In 1975, embittered by defeat in Vietnam, the United States broke off trade and diplomatic ties after the Communist victory, a situation that persisted for 20 years.

The only war-related U.S. government aid effort, begun in 1991, was a small program to provide prosthetic devices to Vietnamese war victims.

During wartime peace negotiations, the United States raised with North Vietnam the possibility of a $3.5 billion postwar reconstruction program. But once Communist control of Vietnam was completed, that option was discarded because of perceived North Vietnamese violations of the 1973 Paris peace agreement.

This meant no U.S. assistance to help the country recover from the death and destruction caused by long years of bombing, not to mention the effects of the herbicide Agent Orange.

Vietnam estimates there are 1 million Agent Orange victims in the country. Vietnamese studies suggest that birth defects, miscarriages, neurological disorders and cancers are high in areas that were sprayed.

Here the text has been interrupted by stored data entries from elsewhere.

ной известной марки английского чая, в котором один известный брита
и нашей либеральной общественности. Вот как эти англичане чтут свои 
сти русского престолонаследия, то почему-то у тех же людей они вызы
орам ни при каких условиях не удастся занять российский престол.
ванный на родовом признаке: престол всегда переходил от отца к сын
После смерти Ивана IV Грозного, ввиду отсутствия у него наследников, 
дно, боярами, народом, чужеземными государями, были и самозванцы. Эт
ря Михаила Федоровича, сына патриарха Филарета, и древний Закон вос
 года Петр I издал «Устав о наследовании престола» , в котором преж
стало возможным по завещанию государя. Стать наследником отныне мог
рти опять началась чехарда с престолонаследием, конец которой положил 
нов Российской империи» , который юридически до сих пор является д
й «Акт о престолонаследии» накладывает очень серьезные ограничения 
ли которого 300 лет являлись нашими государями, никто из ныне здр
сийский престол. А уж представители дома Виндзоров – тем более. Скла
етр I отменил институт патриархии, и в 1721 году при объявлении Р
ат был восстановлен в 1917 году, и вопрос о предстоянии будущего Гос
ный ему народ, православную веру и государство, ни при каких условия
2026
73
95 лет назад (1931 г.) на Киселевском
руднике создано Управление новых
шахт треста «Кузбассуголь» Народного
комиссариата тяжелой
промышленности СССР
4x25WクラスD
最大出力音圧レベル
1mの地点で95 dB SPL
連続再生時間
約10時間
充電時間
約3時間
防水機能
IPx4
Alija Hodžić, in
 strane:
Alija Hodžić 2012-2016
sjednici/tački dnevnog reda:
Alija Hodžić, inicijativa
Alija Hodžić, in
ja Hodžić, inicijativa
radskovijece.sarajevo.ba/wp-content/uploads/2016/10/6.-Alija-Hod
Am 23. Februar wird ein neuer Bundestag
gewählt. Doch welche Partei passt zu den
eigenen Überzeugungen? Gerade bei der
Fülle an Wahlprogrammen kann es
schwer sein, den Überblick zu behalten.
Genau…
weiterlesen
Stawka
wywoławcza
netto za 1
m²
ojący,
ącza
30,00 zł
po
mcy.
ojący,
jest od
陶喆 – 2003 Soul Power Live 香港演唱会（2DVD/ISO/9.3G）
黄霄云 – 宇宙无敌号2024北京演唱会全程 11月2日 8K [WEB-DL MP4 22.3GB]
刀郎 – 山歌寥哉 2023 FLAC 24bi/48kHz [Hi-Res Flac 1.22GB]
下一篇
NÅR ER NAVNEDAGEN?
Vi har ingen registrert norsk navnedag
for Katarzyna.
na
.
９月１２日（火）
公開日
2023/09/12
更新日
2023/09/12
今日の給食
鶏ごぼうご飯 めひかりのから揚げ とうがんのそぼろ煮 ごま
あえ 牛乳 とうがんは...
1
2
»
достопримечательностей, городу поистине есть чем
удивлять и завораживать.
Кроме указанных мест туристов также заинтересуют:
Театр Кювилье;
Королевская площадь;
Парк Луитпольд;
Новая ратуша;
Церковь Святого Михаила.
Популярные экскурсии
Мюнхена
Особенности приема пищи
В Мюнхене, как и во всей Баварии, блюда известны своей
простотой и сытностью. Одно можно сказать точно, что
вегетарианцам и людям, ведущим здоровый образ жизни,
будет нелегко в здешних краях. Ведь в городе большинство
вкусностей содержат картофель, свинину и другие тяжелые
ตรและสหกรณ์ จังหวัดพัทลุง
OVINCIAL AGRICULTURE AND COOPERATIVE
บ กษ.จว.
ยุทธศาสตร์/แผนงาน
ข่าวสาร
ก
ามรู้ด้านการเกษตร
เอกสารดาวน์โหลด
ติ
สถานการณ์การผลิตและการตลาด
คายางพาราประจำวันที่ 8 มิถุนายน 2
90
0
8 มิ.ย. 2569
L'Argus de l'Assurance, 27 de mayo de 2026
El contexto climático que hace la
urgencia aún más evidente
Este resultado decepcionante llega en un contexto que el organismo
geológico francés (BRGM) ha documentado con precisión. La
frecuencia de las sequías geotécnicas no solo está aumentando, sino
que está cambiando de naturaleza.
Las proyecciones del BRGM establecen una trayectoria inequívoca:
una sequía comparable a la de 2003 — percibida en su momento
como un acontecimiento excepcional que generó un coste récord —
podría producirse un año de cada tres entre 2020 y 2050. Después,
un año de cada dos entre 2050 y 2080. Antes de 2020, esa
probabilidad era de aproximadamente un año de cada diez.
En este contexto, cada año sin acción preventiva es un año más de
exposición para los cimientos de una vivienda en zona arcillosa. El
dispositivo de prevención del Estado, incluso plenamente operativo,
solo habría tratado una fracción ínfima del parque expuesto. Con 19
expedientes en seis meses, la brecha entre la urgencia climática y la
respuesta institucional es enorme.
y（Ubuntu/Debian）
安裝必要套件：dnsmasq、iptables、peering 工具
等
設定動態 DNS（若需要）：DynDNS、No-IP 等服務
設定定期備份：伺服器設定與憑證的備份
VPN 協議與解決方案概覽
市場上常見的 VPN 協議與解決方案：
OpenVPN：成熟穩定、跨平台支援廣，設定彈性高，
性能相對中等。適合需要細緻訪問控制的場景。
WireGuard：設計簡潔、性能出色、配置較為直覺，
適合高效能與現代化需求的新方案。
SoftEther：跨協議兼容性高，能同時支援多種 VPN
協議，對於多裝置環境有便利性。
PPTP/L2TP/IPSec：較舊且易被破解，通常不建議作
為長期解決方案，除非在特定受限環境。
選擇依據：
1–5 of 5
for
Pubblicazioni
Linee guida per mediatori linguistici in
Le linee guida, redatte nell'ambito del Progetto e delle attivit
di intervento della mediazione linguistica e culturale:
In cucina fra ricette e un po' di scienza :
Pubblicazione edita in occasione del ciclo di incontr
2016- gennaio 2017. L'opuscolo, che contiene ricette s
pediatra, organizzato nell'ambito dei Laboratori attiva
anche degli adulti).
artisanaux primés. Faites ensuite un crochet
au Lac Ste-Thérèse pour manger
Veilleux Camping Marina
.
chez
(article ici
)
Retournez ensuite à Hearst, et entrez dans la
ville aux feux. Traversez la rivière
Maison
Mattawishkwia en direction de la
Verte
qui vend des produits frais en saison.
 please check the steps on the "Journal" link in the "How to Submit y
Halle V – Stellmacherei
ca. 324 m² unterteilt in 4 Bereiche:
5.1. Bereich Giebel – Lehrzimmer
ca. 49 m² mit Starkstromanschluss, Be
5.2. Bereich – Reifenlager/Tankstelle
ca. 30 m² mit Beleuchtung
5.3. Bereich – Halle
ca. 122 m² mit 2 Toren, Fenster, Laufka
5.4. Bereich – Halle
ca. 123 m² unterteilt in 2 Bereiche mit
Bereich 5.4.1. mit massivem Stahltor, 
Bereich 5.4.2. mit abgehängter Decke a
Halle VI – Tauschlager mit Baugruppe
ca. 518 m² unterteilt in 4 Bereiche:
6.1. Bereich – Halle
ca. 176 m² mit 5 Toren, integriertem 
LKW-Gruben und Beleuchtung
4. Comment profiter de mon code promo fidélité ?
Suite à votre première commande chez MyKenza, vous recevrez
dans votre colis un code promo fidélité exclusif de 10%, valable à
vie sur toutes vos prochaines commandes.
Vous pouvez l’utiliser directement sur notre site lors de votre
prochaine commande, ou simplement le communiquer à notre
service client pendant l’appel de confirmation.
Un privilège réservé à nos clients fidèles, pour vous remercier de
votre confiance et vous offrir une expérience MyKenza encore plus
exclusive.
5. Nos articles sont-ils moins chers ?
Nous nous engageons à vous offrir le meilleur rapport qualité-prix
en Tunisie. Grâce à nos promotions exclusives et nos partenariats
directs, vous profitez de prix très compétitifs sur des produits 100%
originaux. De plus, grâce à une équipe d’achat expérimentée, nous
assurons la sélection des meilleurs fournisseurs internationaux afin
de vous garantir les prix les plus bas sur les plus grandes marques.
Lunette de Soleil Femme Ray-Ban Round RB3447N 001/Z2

The post-Vietnam attitude of the United States contrasts sharply with U.S. actions after the defeat of Nazi Germany in 1945. Under the Marshall Plan, the United States helped rebuild Germany as well as 14 other war-damaged countries in Europe. The four-year price tag was $13 billion. And the dollar in those days was worth many times its current value. Japan also benefited from a generous postwar reconstruction plan.

Now the U.S. taxpayer faces back-to-back reconstruction assignments, Iraq coming on the heels of Afghanistan.

Some Afghans are becoming impatient with the results 17 months after the U.S. military deposed the Taliban regime.

"What was promised to Afghans with the collapse of the Taliban was a new life of hope and change. But what was delivered? Nothing."

That was the recent assessment of Ahmed Wali Karzai, the brother of Afghan President Hamid Karzai and his representative in Kandahar.